Here are some screen shots of the new look:







Thanks for your patience as we take this step.  Change can be challenging but I am confident that once you've gotten comfortable with the new interface you'll like it.


----------



## taxlady

Sounds good. Thanks for giving us a heads up.


----------



## msmofet

Are you going to Xenfro platform?


----------



## Katie H

msmofet said:


> Are you going to Xenfro platform?



I have no idea what this means.


----------



## GotGarlic

Katie H said:


> I have no idea what this means.


She's asking if Xenfro is the name of the new software.


----------



## Janet H

msmofet said:


> Are you going to Xenfro platform?



Yes, We are moving to xenforo.

Xenforo is more modern forum software, mobile friendly and a little faster. 

Posts, threads, photos member profile info should all be migrated.  After the migration we'll get back online and continue to tweak settings.


----------



## dragnlaw

*Coming soon to a computer near you!*

*Tomorrow is the 14th, folks!*

Janet, I assume everything is still on schedule? 

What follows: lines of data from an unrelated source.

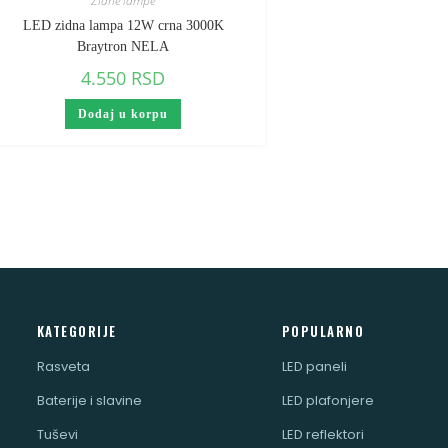
Zidne lampe
LED zidna lampa 12W crna 3000K
Braytron NELA
4.550
RSD
Dodaj u korpu
KATEGORIJE
POPULARNO
Rasveta
LED paneli
Baterije i slavine
LED plafonjere
Tuševi
LED reflektori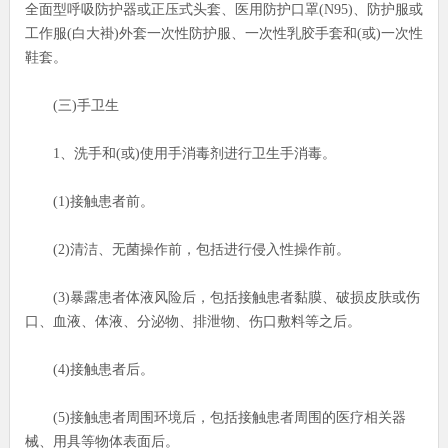
全面型呼吸防护器或正压式头套、医用防护口罩(N95)、防护服或
工作服(白大褂)外套一次性防护服、一次性乳胶手套和(或)一次性
鞋套。
(三)手卫生
1、洗手和(或)使用手消毒剂进行卫生手消毒。
(1)接触患者前。
(2)清洁、无菌操作前，包括进行侵入性操作前。
(3)暴露患者体液风险后，包括接触患者黏膜、破损皮肤或伤
口、血液、体液、分泌物、排泄物、伤口敷料等之后。
(4)接触患者后。
(5)接触患者周围环境后，包括接触患者周围的医疗相关器
械、用具等物体表面后。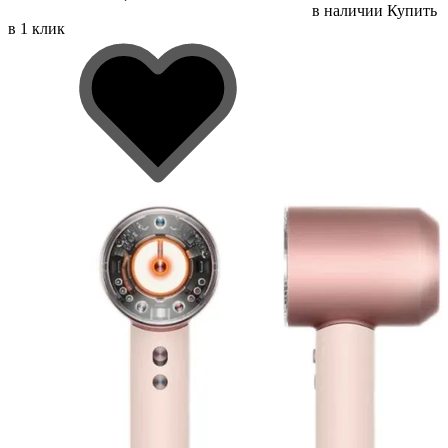
в наличии
Купить
в 1 клик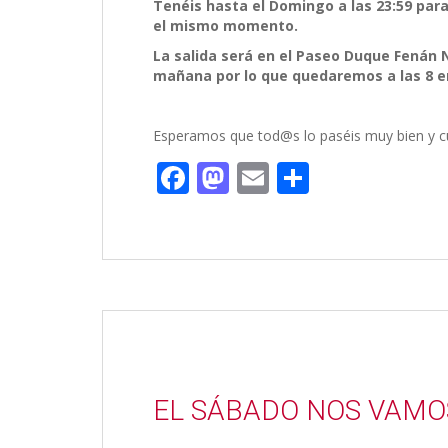
Tenéis hasta el Domingo a las 23:59 para
el mismo momento.
La salida será en el Paseo Duque Fenán N
mañana por lo que quedaremos a las 8 en 
Esperamos que tod@s lo paséis muy bien y c
F
M
E
C
ac
as
m
o
e
to
ai
m
b
d
l
p
o
o
ar
o
n
ti
k
r
EL SÁBADO NOS VAMO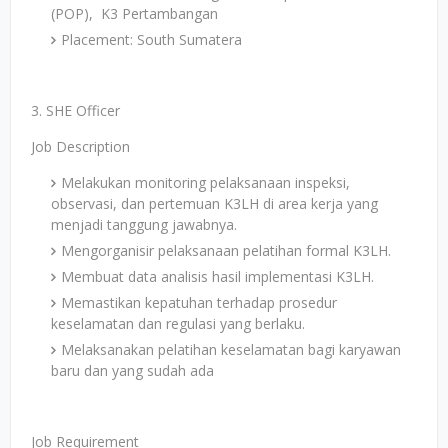
(POP), K3 Pertambangan
Placement: South Sumatera
3. SHE Officer
Job Description
Melakukan monitoring pelaksanaan inspeksi,
observasi, dan pertemuan K3LH di area kerja yang
menjadi tanggung jawabnya.
Mengorganisir pelaksanaan pelatihan formal K3LH.
Membuat data analisis hasil implementasi K3LH.
Memastikan kepatuhan terhadap prosedur
keselamatan dan regulasi yang berlaku.
Melaksanakan pelatihan keselamatan bagi karyawan
baru dan yang sudah ada
Job Requirement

So for those of you who need your daily fix of DC, double up and read everything twice! 
Hopefully that should get you thru the day....   

or keep busy and cook/bake something to show on the new look.


----------



## Marlingardener

And here I thought that Discuss Cooking couldn't be improved! I'll have a glass of wine or two and get through the DC withdrawal tomorrow. 

Keeping the site current is a service to members. 

Please tell me how much that "face lift" costs. I might want to go for one on my face!


----------



## Janet H

dragnlaw said:


> *Tomorrow is the 14th, folks!*
> 
> Janet, I assume everything is still on schedule?




Yes - we are still on schedule 

When we return you'll find the same functions and features but some of the buttons will look different.  

Forums software conversions are a lot like moving to a new kitchen... you have the same tools, dishes and basic appliances but they are all in new locations.  It takes some adjustment.

When I remodeled my kitchen my DH HATED it because the spices were on the left side of the stove rather than the right side. He kept opening the wrong cupboard to find the salt.


----------



## GotGarlic

The new site looks great, Janet and team!  I've been looking around and installed the new app. Very nice.


----------



## Janet H

Awesome!  Lots of tweaking still going on...


----------



## taxlady

The site sure is looking spiffy after the update.

I'm just wondering what "Similar threads" is all about. This is what I see at the bottom of this thread, under that heading:


I don't really understand how those threads are similar.


----------



## Janet H

Similar threads is a basic search function - there to help you find threads about the topic you are posting about. You can ignore it if you like and in fact, we may choose to disable it after we've fooled with it a bit.


----------



## taxlady

Janet H said:


> Similar threads is a basic search function - there to help you find threads about the topic you are posting about. You can ignore it if you like and in fact, we may choose to disable it after we've fooled with it a bit.


I figured it was something like that. I might even like it, if it worked better.


----------



## Roll_Bones

Very pleased with the updated forum and the updated controls. Are we OneFora now?  I can't seem to find the banner.  Great job DC!
Oh....The addition of like button with options is also nice.
Oh again.....How do I get rid of the right pane.  Thanks


----------



## Janet H

Roll_Bones said:


> Very pleased with the updated forum and the updated controls. Are we OneFora now?  I can't seem to find the banner.  Great job DC!
> Oh....The addition of like button with options is also nice.
> Oh again.....How do I get rid of the right pane.  Thanks


The software is a customized version of XenForo. Regarding the right column - there is no option to disable it but you can widen the page - controls for this are at the top of the right column.


----------



## Marlingardener

The new form is certainly colorful. I appreciate the larger font--now I won't have nose prints on the monitor (I'm near sighted).
The "Random pictures" at the top of the intro page not needed, not informative. You may want to delete that.


----------



## dragnlaw

I agree with* taxy*, think the bottom of the page better suited to being able to see more posts at one time.

and LOL, I don't agree with !  I like the random pictures at the top!

goodness! the emoji replaced the name I had!  new computer, new format, old fingers, gahhh


----------



## CharlieD

Hm, I think it will take some getting used to.

P.S. Had to change my password, that's fine. But I cannot login into the phone app. Says "login fail" and the3 long line of computer gibberish. Any help?


----------



## Janet H

CharlieD said:


> Hm, I think it will take some getting used to.
> 
> P.S. Had to change my password, that's fine. But I cannot login into the phone app. Says "login fail" and the3 long line of computer gibberish. Any help?


The old DC phone app will no longer work.  You should be able to pull up the site on your phones browser.  When you do you'll get a nice compact mobile view - no app needed.


----------